| GPT-4 on platform.openai.com says this on the first try: Switch on the first switch and leave it on for a few minutes. Then, switch it off and switch on the second switch. Leave the third switch off. Now, walk into the room. The bulb that is on corresponds to the second switch. The bulb that is off and still warm corresponds to the first switch because it had time to heat up. The bulb that is off and cool corresponds to the third switch, the one you never turned on. GPT-4-0314:
1. Turn on the first switch and leave it on for about 5 minutes.
2. After 5 minutes, turn off the first switch and turn on the second switch.

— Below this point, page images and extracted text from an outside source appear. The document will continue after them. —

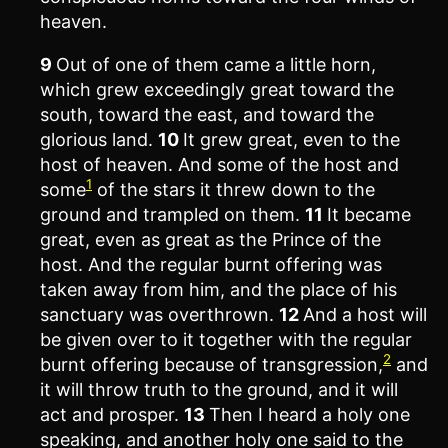
heaven.
9
Out of one of them came a little horn,
which grew exceedingly great toward the
south, toward the east, and toward the
glorious land.
10
It grew great, even to the
host of heaven. And some of the host and
1
some
of the stars it threw down to the
ground and trampled on them.
11
It became
great, even as great as the Prince of the
host. And the regular burnt offering was
taken away from him, and the place of his
sanctuary was overthrown.
12
And a host will
be given over to it together with the regular
2
burnt offering because of transgression,
and
it will throw truth to the ground, and it will
act and prosper.
13
Then I heard a holy one
speaking, and another holy one said to the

3. Open the door and enter the room. Now observe the lights:
- The bulb that is on is connected to the second switch (which is currently on).
- The bulb that is off but warm to the touch is connected to the first switch (it was on long enough to heat up the bulb).
- The bulb that is off and cool to the touch is connected to the third switch (it was never turned on). ---- But– It's also trained on the internet. GPT-4 paper 'sparks of AGI' had a logical puzzle it most likely never encountered in the training data that it could solve. Also– I encourage you to ask these types of logical puzzles on the street to rando's. They're not easy to solve. My question to you would be: What would convince you that it actually can 'think' logically? |
The point is that while LLMs can solve the puzzle when the constraints are unchanged -- as you said, there are loads of examples of people asking and answering variations of this puzzle on the internet -- but when you change the constraints slightly ("you can open the door to look at the bulbs and use the switches all you want") it is unable to break out of the mold and keeps giving complicated answers, while a human would understand that under the new constraints, you could simply flip each switch and observe the changes in turn.
A similar example that language models used to get stuck on is this: "Which is heavier, a pound of feathers or two pounds of bricks?"